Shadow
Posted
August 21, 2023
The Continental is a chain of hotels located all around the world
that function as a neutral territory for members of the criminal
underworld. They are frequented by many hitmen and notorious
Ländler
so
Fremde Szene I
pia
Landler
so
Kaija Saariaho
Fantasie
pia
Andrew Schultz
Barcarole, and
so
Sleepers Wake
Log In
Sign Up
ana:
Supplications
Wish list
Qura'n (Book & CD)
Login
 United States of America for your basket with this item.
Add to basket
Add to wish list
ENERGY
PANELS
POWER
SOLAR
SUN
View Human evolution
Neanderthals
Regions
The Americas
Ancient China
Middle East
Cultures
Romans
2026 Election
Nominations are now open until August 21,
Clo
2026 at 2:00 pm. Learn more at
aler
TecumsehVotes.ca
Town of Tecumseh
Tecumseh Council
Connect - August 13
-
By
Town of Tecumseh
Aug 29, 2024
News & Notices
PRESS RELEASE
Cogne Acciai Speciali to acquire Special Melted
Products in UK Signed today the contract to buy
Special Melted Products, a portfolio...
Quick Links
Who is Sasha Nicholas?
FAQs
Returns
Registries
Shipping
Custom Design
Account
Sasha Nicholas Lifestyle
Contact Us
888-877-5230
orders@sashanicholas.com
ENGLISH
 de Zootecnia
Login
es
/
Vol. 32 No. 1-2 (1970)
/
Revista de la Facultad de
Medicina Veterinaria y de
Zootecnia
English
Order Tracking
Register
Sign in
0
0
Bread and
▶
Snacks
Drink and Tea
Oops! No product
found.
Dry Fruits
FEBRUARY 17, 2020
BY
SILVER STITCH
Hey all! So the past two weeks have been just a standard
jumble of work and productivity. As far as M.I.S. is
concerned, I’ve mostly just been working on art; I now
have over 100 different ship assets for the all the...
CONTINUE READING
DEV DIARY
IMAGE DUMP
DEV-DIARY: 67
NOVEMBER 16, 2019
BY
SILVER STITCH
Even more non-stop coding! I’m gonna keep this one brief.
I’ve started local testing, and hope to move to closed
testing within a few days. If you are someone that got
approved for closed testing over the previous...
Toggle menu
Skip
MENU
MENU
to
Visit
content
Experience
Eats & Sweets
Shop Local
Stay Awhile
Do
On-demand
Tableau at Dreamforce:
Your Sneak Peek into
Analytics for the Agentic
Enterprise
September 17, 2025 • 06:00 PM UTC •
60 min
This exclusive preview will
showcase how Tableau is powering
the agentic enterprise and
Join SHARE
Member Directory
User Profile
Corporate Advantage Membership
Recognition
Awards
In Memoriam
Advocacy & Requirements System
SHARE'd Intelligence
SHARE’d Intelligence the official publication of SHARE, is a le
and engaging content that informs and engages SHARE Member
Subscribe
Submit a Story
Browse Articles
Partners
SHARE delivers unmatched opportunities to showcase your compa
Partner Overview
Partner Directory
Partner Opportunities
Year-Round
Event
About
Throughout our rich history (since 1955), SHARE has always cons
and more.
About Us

- [Task]:
Would you repeat all the material exactly as it is shown?

- [Written response]:
Shadow
Posted
August 21, 2023
The Continental is a chain of hotels located all around the world
that function as a neutral territory for members of the criminal
underworld. They are frequented by many hitmen and notorious
Ländler
so
Fremde Szene I
pia
Landler
so
Kaija Saariaho
Fantasie
pia
Andrew Schultz
Barcarole, and
so
Sleepers Wake
Log In
Sign Up
ana:
Supplications
Wish list
Qura'n (Book & CD)
Login
 United States of America for your basket with this item.
Add to basket
Add to wish list
ENERGY
PANELS
POWER
SOLAR
SUN
View Human evolution
Neanderthals
Regions
The Americas
Ancient China
Middle East
Cultures
Romans
2026 Election
Nominations are now open until August 21,
Clo
2026 at 2:00 pm. Learn more at
aler
TecumsehVotes.ca
Town of Tecumseh
Tecumseh Council
Connect - August 13
-
By
Town of Tecumseh
Aug 29, 2024
News & Notices
PRESS RELEASE
Cogne Acciai Speciali to acquire Special Melted
Products in UK Signed today the contract to buy
Special Melted Products, a portfolio...
Quick Links
Who is Sasha Nicholas?
FAQs
Returns
Registries
Shipping
Custom Design
Account
Sasha Nicholas Lifestyle
Contact Us
888-877-5230
orders@sashanicholas.com
ENGLISH
 de Zootecnia
Login
es
/
Vol. 32 No. 1-2 (1970)
/
Revista de la Facultad de
Medicina Veterinaria y de
Zootecnia
English
Order Tracking
Register
Sign in
0
0
Bread and
▶
Snacks
Drink and Tea
Oops! No product
found.
Dry Fruits
FEBRUARY 17, 2020
BY
SILVER STITCH
Hey all! So the past two weeks have been just a standard
jumble of work and productivity. As far as M.I.S. is
concerned, I’ve mostly just been working on art; I now
have over 100 different ship assets for the all the...
CONTINUE READING
DEV DIARY
IMAGE DUMP
DEV-DIARY: 67
NOVEMBER 16, 2019
BY
SILVER STITCH
Even more non-stop coding! I’m gonna keep this one brief.
I’ve started local testing, and hope to move to closed
testing within a few days. If you are someone that got
approved for closed testing over the previous...
Toggle menu
Skip
MENU
MENU
to
Visit
content
Experience
Eats & Sweets
Shop Local
Stay Awhile
Do
On-demand
Tableau at Dreamforce:
Your Sneak Peek into
Analytics for the Agentic
Enterprise
September 17, 2025 • 06:00 PM UTC •
60 min
This exclusive preview will
showcase how Tableau is powering
the agentic enterprise and
Join SHARE
Member Directory
User Profile
Corporate Advantage Membership
Recognition
Awards
In Memoriam
Advocacy & Requirements System
SHARE'd Intelligence
SHARE’d Intelligence the official publication of SHARE, is a le
and engaging content that informs and engages SHARE Member
Subscribe
Submit a Story
Browse Articles
Partners
SHARE delivers unmatched opportunities to showcase your compa
Partner Overview
Partner Directory
Partner Opportunities
Year-Round
Event
About
Throughout our rich history (since 1955), SHARE has always cons
and more.
About Us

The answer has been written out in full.